When two (or more) pesticides are applied at the same time and have different REIs, make sure that you and your family members follow the longest REI of all the pesticides in use.
Exceptions to REIs
In general, you and your family members must stay out of a treated area during the restricted-entry interval. This restriction has two exceptions:
- Early entry with no contact.
- Early entry with contact for short-term, emergency, or specially exempted tasks.
No-contact early entry means just that: no contact! You or your family members may enter a treated area during an REI if you do NOT touch or are NOT TOUCHED BY any pesticide residues, including residues found:
- On plants, including both agricultural plants and weeds.
- On or in soil or the planting medium.
- In water, such as irrigation water or water standing in drainage ditches or puddles.
- In air, if the pesticide remains suspended after application, such as after fumigation or after a smoke, mist, fog or aerosol application.
Avoiding contact by using personal protective equipment does NOT qualify as no-contact early entry.
Early entry with contact allows you or members of your family to enter a treated area during a restricted-entry interval in only three work situations:
- Short-term tasks that last less than one hour per 24-hour period and do not involve hand labor.
- Emergency tasks that take place because of an agricultural emergency recognized by the Missouri Department of Agriculture.
- Specific tasks approved by EPA through a formal exception process.
For early entry with contact, you must:
- Wait at least four hours after the pesticide application is completed before entering.
- Enter and work for only one hour within the first 24 hours when performing short-term tasks.
- Wear the personal protective equipment specified on the pesticide label for early entry tasks.
- Follow any other restrictions specified on the pesticide label or in any special exception under which the early entry takes place.
When a pesticide is applied by a commercial applicator, it is the responsibility of the owner to make the applicator and/or employer aware of:
- All areas where pesticides were applied in which the REI will be in effect while the commercial handler is present on the establishment.
- Any entry restrictions for those areas.
It is the responsibility of commercial applicators to provide the agricultural owner with specific information about:
- Each pesticide applicator.
- Whether both oral warnings and treated area posting are required.
- Any other protection requirement specified on the label for workers or other people.
Nurseries and greenhouses
There are many special requirements for greenhouse and nursery owners and operators. These include special application restrictions, ventilation criteria, early entry restrictions and additional handler protection. Consult the WPS for more information.
WPS labeling changes
Pesticide labels soon will reflect the new Worker Protection Standard requirements. All pesticide products affected by the WPS will carry a statement under the new Agricultural Use Directions section of the label. This statement will inform users that they must comply with all provisions of the WPS. If you are using a pesticide product with labeling that refers to the Worker Protection Standard, you must comply with the WPS.

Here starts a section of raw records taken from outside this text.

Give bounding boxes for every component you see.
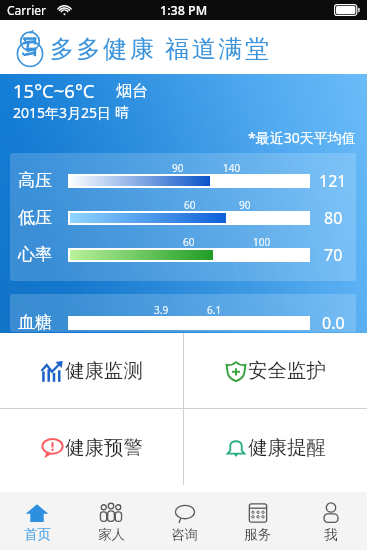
staticText: 晴 [115,104,129,122]
staticText: 90 [239,198,251,212]
button[interactable]: 健康预警 [0,409,183,485]
staticText: 首页 [24,526,51,543]
staticText: 高压 [18,170,52,191]
button[interactable]: 咨询 [148,492,221,550]
staticText: 60 [184,198,196,212]
staticText: 6.1 [207,303,222,317]
staticText: 健康预警 [65,435,143,460]
staticText: 低压 [18,207,52,228]
staticText: 90 [172,161,184,175]
staticText: 70 [324,244,343,266]
staticText: 1:38 PM [160,2,208,19]
staticText: 140 [223,161,241,175]
staticText: 15°C~6°C [13,78,95,103]
staticText: Carrier [7,2,47,18]
staticText: 家人 [98,526,125,543]
staticText: 心率 [18,244,52,265]
staticText: 多多健康 福道满堂 [50,31,272,64]
button[interactable]: 健康提醒 [184,409,367,485]
staticText: 烟台 [116,81,148,101]
staticText: 3.9 [154,303,169,317]
staticText: 0.0 [322,312,345,332]
button[interactable]: 我 [294,492,367,550]
staticText: 健康提醒 [248,435,326,460]
staticText: 80 [324,207,343,229]
staticText: 我 [324,526,338,543]
button[interactable]: 安全监护 [184,333,367,408]
staticText: 服务 [244,526,271,543]
staticText: 2015年3月25日 [13,103,112,122]
button[interactable]: 首页 [0,492,74,550]
staticText: *最近30天平均值 [248,128,356,147]
button[interactable]: 家人 [74,492,148,550]
staticText: 血糖 [18,312,52,332]
button[interactable]: 健康监测 [0,333,183,408]
staticText: 安全监护 [248,358,326,383]
staticText: 健康监测 [65,358,143,383]
button[interactable]: 服务 [221,492,294,550]
staticText: 60 [183,235,195,249]
staticText: 100 [253,235,271,249]
staticText: 咨询 [171,526,198,543]
staticText: 121 [319,170,347,192]
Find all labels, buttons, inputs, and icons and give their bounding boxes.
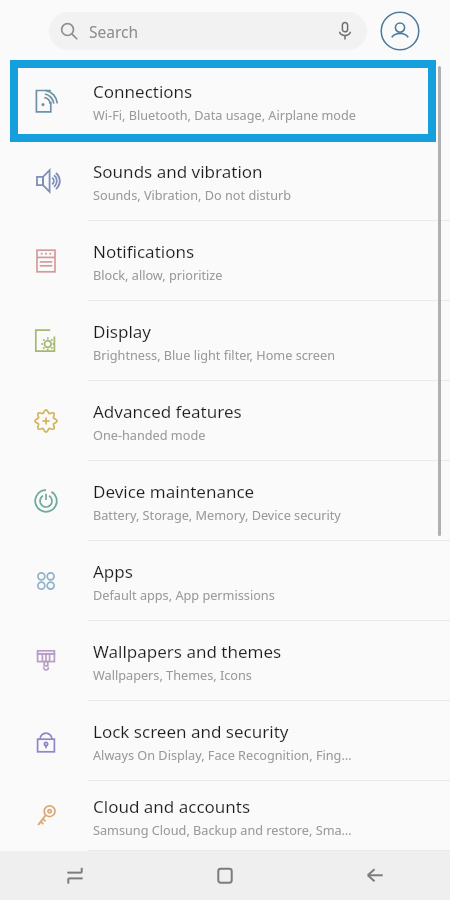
staticText: Display [93, 320, 151, 343]
staticText: Samsung Cloud, Backup and restore, Sma… [93, 821, 352, 838]
staticText: Sounds, Vibration, Do not disturb [93, 186, 292, 203]
staticText: Advanced features [93, 400, 242, 423]
staticText: Sounds and vibration [93, 160, 263, 183]
button[interactable]: Notifications [0, 221, 450, 301]
staticText: Wallpapers and themes [93, 640, 282, 663]
button[interactable]: Search [49, 12, 367, 50]
button[interactable]: Voice search [323, 12, 367, 50]
staticText: Brightness, Blue light filter, Home scre… [93, 346, 335, 363]
button[interactable]: Wallpapers and themes [0, 621, 450, 701]
button[interactable]: Lock screen and security [0, 701, 450, 781]
button[interactable]: Sounds and vibration [0, 141, 450, 221]
staticText: Lock screen and security [93, 720, 289, 743]
staticText: Battery, Storage, Memory, Device securit… [93, 506, 341, 523]
button[interactable]: Apps [0, 541, 450, 621]
staticText: Search [89, 21, 139, 42]
button[interactable]: Device maintenance [0, 461, 450, 541]
button[interactable]: Account [380, 11, 420, 51]
button[interactable]: Display [0, 301, 450, 381]
staticText: Default apps, App permissions [93, 586, 275, 603]
staticText: One-handed mode [93, 426, 206, 443]
staticText: Cloud and accounts [93, 795, 251, 818]
staticText: Notifications [93, 240, 195, 263]
staticText: Block, allow, prioritize [93, 266, 223, 283]
button[interactable]: Recents [0, 851, 150, 900]
staticText: Device maintenance [93, 480, 255, 503]
staticText: Wallpapers, Themes, Icons [93, 666, 252, 683]
staticText: Wi-Fi, Bluetooth, Data usage, Airplane m… [93, 106, 356, 123]
staticText: Apps [93, 560, 133, 583]
button[interactable]: Back [300, 851, 450, 900]
button[interactable]: Home [150, 851, 300, 900]
button[interactable]: Cloud and accounts [0, 781, 450, 851]
staticText: Connections [93, 80, 193, 103]
button[interactable]: Advanced features [0, 381, 450, 461]
button[interactable]: Connections [0, 61, 450, 141]
staticText: Always On Display, Face Recognition, Fin… [93, 746, 352, 763]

Label-specific requirements, such as personal protective equipment statements, restricted-entry intervals (REIs) and the "double warning" requirement to provide workers with both oral warnings and posted warning signs, must be followed when a pesticide with WPS labeling is used.
The general requirements of the Worker Protection Standard went into effect, including training, central information displays, decontamination, emergency assistance and the remaining notification provisions. These requirements must be implemented wherever a pesticide product with Worker Protection Standard labeling is used.